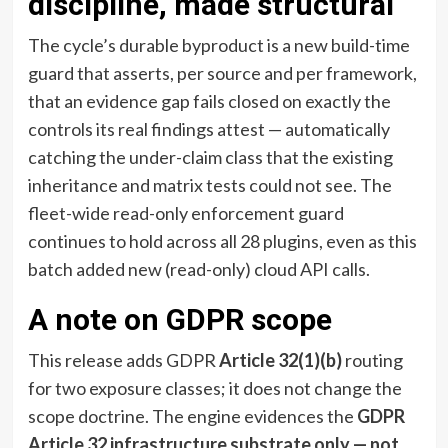
discipline, made structural
The cycle’s durable byproduct is a new build-time
guard that asserts, per source and per framework,
that an evidence gap fails closed on exactly the
controls its real findings attest — automatically
catching the under-claim class that the existing
inheritance and matrix tests could not see. The
fleet-wide read-only enforcement guard
continues to hold across all 28 plugins, even as this
batch added new (read-only) cloud API calls.
A note on GDPR scope
This release adds GDPR
Article 32(1)(b)
routing
for two exposure classes; it does not change the
scope doctrine. The engine evidences the
GDPR
Article 32 infrastructure substrate only — not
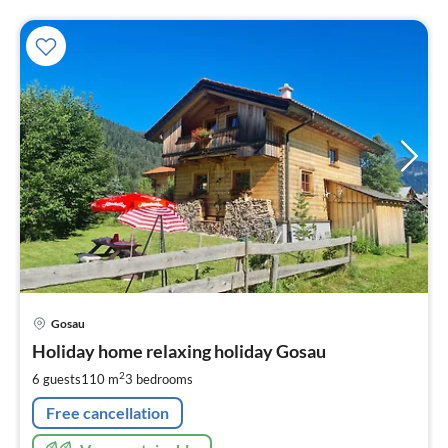
pri
Gosau
fr
3
Holiday home relaxing holiday Gosau
pe
2
6 guests
110 m
3
bedrooms
nig
Free cancellation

### [Assignment]
Say how many lines in the records include the string "read", giving the figure by itself.

### [Result of the task]
2